I want to write to better myself. I want to write to help others. I want to share my experience, and flesh out my thoughts and feelings. I also want people to read what I write. That has caused me to write stuff I might not otherwise write — to overreach, to make click-baity titles just to grab in readers.

I know I’m not the only one, either. I see it all over.

I also see pieces specifically written with the aim of teaching others how to get more readers. Very little of the advice is about writing better material; it’s essentially about using tricks to get people to click on a piece. That’s not what I want deep down.

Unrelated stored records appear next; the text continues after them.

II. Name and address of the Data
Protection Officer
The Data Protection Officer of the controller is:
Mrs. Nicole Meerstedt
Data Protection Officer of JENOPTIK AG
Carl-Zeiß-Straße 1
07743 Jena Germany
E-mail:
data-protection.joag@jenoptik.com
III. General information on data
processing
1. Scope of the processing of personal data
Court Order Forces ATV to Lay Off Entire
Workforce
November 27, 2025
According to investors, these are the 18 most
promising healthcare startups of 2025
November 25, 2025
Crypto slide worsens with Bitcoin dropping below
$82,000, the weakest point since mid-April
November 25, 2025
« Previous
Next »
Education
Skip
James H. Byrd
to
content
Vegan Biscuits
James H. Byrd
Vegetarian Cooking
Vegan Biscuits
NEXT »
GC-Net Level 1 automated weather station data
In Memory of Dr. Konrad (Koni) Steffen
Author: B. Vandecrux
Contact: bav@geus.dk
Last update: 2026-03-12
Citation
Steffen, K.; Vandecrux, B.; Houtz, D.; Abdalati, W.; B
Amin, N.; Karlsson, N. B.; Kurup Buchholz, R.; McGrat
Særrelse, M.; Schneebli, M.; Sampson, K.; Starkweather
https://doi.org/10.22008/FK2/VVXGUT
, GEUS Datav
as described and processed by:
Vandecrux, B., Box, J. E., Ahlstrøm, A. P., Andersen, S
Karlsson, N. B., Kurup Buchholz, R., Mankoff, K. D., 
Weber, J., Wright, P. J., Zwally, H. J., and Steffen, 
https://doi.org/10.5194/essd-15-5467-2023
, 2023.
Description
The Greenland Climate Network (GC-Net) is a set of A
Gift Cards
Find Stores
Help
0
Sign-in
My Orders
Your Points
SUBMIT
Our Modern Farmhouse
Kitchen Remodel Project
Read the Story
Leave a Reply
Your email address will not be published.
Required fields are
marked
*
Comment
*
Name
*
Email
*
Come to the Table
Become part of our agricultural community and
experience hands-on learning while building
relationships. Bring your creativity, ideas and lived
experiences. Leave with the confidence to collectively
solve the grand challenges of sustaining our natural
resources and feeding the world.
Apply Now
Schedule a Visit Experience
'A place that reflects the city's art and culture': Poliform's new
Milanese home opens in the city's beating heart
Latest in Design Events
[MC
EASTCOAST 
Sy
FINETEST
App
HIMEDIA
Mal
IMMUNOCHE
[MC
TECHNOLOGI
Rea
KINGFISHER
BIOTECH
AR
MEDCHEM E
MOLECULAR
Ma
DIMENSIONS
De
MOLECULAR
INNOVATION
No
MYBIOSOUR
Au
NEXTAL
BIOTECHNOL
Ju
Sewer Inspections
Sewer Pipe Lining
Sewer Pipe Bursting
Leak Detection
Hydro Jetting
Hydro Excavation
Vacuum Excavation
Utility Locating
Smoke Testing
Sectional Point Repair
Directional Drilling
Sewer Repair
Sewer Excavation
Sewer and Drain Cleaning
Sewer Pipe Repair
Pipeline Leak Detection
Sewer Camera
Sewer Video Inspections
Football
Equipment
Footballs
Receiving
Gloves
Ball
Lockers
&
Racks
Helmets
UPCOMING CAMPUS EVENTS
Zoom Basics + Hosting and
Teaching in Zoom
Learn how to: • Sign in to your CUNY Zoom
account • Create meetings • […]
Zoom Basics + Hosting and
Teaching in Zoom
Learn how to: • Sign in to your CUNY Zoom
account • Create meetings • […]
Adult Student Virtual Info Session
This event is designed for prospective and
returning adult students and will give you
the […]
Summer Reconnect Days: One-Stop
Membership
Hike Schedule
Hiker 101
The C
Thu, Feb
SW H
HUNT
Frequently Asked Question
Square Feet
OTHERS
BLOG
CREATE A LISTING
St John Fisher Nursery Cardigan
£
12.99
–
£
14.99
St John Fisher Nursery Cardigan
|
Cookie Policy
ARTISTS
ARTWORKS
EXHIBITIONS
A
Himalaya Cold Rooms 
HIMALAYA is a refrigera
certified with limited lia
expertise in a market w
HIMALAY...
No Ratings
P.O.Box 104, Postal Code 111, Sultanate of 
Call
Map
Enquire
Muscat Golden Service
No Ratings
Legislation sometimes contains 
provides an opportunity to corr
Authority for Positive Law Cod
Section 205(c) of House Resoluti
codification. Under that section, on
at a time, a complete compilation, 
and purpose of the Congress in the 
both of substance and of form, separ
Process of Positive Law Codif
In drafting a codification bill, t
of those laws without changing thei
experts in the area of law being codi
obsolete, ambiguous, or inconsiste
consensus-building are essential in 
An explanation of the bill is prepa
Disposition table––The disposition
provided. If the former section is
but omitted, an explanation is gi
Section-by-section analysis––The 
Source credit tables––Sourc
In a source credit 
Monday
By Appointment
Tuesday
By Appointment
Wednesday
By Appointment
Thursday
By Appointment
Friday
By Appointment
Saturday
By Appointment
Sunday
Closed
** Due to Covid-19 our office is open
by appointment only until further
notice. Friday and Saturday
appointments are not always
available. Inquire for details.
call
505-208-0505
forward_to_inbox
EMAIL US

Even if I were to get a bunch of readers and recommends by using the “tricks for clicks” approach, it’s not sustainable. I would end up in one of two positions:

  1. Forced to write the exact same stuff that got people to click in the first place, so I can keep them clicking.
  2. Writing better stuff that I want to write, but losing readers and recommends.

I don’t like either situation. So what I need to do is take some advice that my lovely (and wise — suspiciously wise) wife once gave me: write stuff that you think is good and that fits you; the rest will come in due time.

My writing may have catchy titles at times, and other times it may not. But my effort must remain on ensuring that I’m writing for the sake of the material, and not for the sake of how many people I want to read it. There are ideas I care about: creativity, wisdom, self-improvement, productivity, mindfulness, etc.

Part of me knows that as long as I devote thought to those and find interesting things to say about them, people will (eventually) read what I write. If I can be so bold as to suggest: try to do the same thing, folks. So long as you do, I don’t think you can lose.